Information provided section start

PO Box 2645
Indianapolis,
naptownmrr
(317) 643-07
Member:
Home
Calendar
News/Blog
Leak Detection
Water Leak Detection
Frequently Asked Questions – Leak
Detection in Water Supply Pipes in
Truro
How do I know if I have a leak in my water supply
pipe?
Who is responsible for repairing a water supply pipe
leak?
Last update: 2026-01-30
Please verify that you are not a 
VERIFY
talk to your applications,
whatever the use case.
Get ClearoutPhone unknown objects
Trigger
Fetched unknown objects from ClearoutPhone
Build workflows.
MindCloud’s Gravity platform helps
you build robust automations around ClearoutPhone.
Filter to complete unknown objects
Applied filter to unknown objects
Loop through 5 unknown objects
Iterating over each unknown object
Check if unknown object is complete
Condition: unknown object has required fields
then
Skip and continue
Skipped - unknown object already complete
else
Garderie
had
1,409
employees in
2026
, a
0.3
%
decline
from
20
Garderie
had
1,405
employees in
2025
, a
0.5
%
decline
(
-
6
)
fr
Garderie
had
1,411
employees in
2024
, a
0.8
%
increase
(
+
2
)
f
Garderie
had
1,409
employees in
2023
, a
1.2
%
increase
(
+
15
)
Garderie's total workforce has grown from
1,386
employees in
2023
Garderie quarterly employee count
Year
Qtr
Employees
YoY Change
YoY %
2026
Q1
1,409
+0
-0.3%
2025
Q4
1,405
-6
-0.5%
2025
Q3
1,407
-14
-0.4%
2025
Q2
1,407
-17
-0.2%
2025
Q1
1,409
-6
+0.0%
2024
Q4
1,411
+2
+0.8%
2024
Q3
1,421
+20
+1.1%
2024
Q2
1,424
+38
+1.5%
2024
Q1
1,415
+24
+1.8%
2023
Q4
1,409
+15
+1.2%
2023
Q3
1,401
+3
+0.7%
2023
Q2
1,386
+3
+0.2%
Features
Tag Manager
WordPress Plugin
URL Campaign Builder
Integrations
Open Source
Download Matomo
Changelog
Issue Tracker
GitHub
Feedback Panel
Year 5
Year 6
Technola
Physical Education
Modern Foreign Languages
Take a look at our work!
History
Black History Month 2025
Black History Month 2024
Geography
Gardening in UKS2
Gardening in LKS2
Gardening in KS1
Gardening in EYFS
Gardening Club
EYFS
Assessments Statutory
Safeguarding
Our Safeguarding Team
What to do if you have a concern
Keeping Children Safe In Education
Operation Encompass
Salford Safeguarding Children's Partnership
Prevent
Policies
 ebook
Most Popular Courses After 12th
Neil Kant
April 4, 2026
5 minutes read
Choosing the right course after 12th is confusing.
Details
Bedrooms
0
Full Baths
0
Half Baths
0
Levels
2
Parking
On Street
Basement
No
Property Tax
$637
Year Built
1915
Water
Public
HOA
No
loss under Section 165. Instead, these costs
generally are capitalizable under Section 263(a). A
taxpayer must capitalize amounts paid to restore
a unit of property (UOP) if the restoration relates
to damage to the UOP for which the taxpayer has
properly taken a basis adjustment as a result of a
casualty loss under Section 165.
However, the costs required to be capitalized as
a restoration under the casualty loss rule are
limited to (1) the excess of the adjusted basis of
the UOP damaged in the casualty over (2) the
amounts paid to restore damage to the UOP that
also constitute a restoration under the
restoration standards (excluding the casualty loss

Information provided section end

[Directions]: Reproduce the data shown above in its entirety, keeping each word as it is.

[Result for this exercise]:
PO Box 2645
Indianapolis,
naptownmrr
(317) 643-07
Member:
Home
Calendar
News/Blog
Leak Detection
Water Leak Detection
Frequently Asked Questions – Leak
Detection in Water Supply Pipes in
Truro
How do I know if I have a leak in my water supply
pipe?
Who is responsible for repairing a water supply pipe
leak?
Last update: 2026-01-30
Please verify that you are not a 
VERIFY
talk to your applications,
whatever the use case.
Get ClearoutPhone unknown objects
Trigger
Fetched unknown objects from ClearoutPhone
Build workflows.
MindCloud’s Gravity platform helps
you build robust automations around ClearoutPhone.
Filter to complete unknown objects
Applied filter to unknown objects
Loop through 5 unknown objects
Iterating over each unknown object
Check if unknown object is complete
Condition: unknown object has required fields
then
Skip and continue
Skipped - unknown object already complete
else
Garderie
had
1,409
employees in
2026
, a
0.3
%
decline
from
20
Garderie
had
1,405
employees in
2025
, a
0.5
%
decline
(
-
6
)
fr
Garderie
had
1,411
employees in
2024
, a
0.8
%
increase
(
+
2
)
f
Garderie
had
1,409
employees in
2023
, a
1.2
%
increase
(
+
15
)
Garderie's total workforce has grown from
1,386
employees in
2023
Garderie quarterly employee count
Year
Qtr
Employees
YoY Change
YoY %
2026
Q1
1,409
+0
-0.3%
2025
Q4
1,405
-6
-0.5%
2025
Q3
1,407
-14
-0.4%
2025
Q2
1,407
-17
-0.2%
2025
Q1
1,409
-6
+0.0%
2024
Q4
1,411
+2
+0.8%
2024
Q3
1,421
+20
+1.1%
2024
Q2
1,424
+38
+1.5%
2024
Q1
1,415
+24
+1.8%
2023
Q4
1,409
+15
+1.2%
2023
Q3
1,401
+3
+0.7%
2023
Q2
1,386
+3
+0.2%
Features
Tag Manager
WordPress Plugin
URL Campaign Builder
Integrations
Open Source
Download Matomo
Changelog
Issue Tracker
GitHub
Feedback Panel
Year 5
Year 6
Technola
Physical Education
Modern Foreign Languages
Take a look at our work!
History
Black History Month 2025
Black History Month 2024
Geography
Gardening in UKS2
Gardening in LKS2
Gardening in KS1
Gardening in EYFS
Gardening Club
EYFS
Assessments Statutory
Safeguarding
Our Safeguarding Team
What to do if you have a concern
Keeping Children Safe In Education
Operation Encompass
Salford Safeguarding Children's Partnership
Prevent
Policies
 ebook
Most Popular Courses After 12th
Neil Kant
April 4, 2026
5 minutes read
Choosing the right course after 12th is confusing.
Details
Bedrooms
0
Full Baths
0
Half Baths
0
Levels
2
Parking
On Street
Basement
No
Property Tax
$637
Year Built
1915
Water
Public
HOA
No
loss under Section 165. Instead, these costs
generally are capitalizable under Section 263(a). A
taxpayer must capitalize amounts paid to restore
a unit of property (UOP) if the restoration relates
to damage to the UOP for which the taxpayer has
properly taken a basis adjustment as a result of a
casualty loss under Section 165.
However, the costs required to be capitalized as
a restoration under the casualty loss rule are
limited to (1) the excess of the adjusted basis of
the UOP damaged in the casualty over (2) the
amounts paid to restore damage to the UOP that
also constitute a restoration under the
restoration standards (excluding the casualty loss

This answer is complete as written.